GLM_vD_DE_up_genes=names(DE_list_GLM_fit_vD_up.down[DE_list_GLM_fit_vD_up.down[,1]==1,]) # Developmental temperature Up
GLM_vD_DE_down_genes=names(DE_list_GLM_fit_vD_up.down[DE_list_GLM_fit_vD_up.down[,1]==-1,]) # Developmental temperature Down
GLM_vA.D_DE_up_genes=names(DE_list_GLM_fit_vA.D_up.down[DE_list_GLM_fit_vA.D_up.down[,1]==1,]) # Interaction Up
GLM_vA.D_DE_down_genes=names(DE_list_GLM_fit_vA.D_up.down[DE_list_GLM_fit_vA.D_up.down[,1]==-1,]) # Interaction Down
Write DE genes to files.
write(GLM_vD_DE_up_genes, "GLM_DevTemp_DE_up_genes")
write(GLM_vD_DE_down_genes, "GLM_DevTemp_DE_down_genes")
write(GLM_vA.D_DE_up_genes, "GLM_Interaction_DE_up_genes")

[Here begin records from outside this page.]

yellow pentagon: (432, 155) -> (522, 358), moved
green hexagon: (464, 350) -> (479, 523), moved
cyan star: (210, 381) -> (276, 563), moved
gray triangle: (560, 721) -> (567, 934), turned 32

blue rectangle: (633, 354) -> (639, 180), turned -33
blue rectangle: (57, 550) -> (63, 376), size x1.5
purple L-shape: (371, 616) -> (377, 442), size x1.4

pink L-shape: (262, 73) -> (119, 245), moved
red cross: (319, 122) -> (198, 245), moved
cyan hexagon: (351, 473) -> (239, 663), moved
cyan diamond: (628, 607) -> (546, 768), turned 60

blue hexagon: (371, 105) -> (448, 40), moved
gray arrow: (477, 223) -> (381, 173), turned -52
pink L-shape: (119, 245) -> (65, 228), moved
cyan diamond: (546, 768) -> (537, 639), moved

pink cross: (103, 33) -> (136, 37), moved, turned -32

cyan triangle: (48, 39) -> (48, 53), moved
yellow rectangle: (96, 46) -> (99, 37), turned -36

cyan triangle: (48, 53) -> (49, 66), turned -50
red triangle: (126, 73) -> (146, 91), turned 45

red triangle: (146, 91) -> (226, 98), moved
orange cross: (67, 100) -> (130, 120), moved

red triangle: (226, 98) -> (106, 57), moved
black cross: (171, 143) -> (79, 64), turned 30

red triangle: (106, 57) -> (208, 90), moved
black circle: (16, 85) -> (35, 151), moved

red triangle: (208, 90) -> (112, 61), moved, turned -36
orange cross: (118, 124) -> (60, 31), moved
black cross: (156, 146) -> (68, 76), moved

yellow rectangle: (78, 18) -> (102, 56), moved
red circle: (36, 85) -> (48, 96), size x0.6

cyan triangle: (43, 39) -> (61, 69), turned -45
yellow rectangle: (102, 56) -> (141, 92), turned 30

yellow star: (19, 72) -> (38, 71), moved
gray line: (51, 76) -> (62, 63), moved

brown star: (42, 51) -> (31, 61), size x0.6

write(GLM_vA.D_DE_down_genes, "GLM_Interaction_DE_down_genes")
edgeR
DE result table, you can find here (C23vsW23_result.tab; or use your own at the C23 - W23 comparison).Calculate the Log2 Fold Change of gene expression on the original counts (non-normalized and not pseudo.counts) between C15 and C23. Do not use edgeR, but write your own script. The logFC should be negative (down-regulated) if the gene expression at 15 ° C was greater than 23 ° C!